Calchas
#Calchas is a database-driven software package
which prides itself in being a completely automated digital library, able to cover
the document organisation needs of a single user or of an entire library.
The desktop version of #Calchas is a .NET application that runs on Windows platforms.
It is a database application and thus requires a computer running SQL Server (either
the local computer or a remote server). It can also run with SQL Server Express,
even though this is not advisable due to the expected data size.
The task that #Calchas aims to undertake is the analysis and storage of document
metadata, mainly keywords and summarisation. It extracts the text from the given
file (currently PDF, TXT and DOC files are supported) and passes it on to its analyser.
The analyser calculates term frequencies and uses these frequencies to retrieve
a set of sentences that summarise the text adequately. Even though no particular
mechanism is used to link these sentences grammatically, the selection algorithm
makes sure that the sentences selected generally form a coherent sequence. Both
keywords and summary sentences are stored onto the database for later retrieval.

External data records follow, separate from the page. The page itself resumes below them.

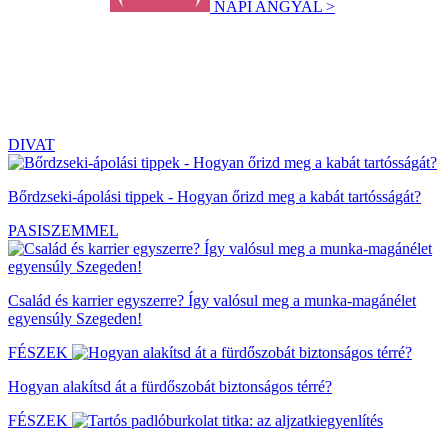
NAPI ANGYAL >
DIVAT
Bőrdzseki-ápolási tippek - Hogyan őrizd meg a kabát tartósságát?
PASISZEMMEL
Család és karrier egyszerre? Így valósul meg a munka-magánélet
egyensúly Szegeden!
FÉSZEK
Hogyan alakítsd át a fürdőszobát biztonságos térré?
FÉSZEK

The power of #Calchas against other electronic libraries is its thoroughness. #Calchas
takes a document from a simple text stream and transforms it into a machine-comprehensible
collection of information, from which the system can infer useful information. #Calchas
aims to be the first system that performs keyword extraction, automatic summarisation,
document storage and knowledge extension, combining all these capabilities in one
package and encompassing a friendly graphical user interface.
A very powerful tool in #Calchas is its parameterisation feature. The user is able
to perform the analysis and summarisation tasks using a set of parameters that are
used for some of the subroutines. We have included a default set of parameters which
we have tested extensively and found it to be the one offering the best performance.
However, the user can create different parameter sets and use them at will for different
documents.This parameterisation feature is an extremely useful tool for the savvy
user since it practically means that the results of the keyword extraction and automatic
summarisation can be tweaked to fit the particular needs of each document or document
set.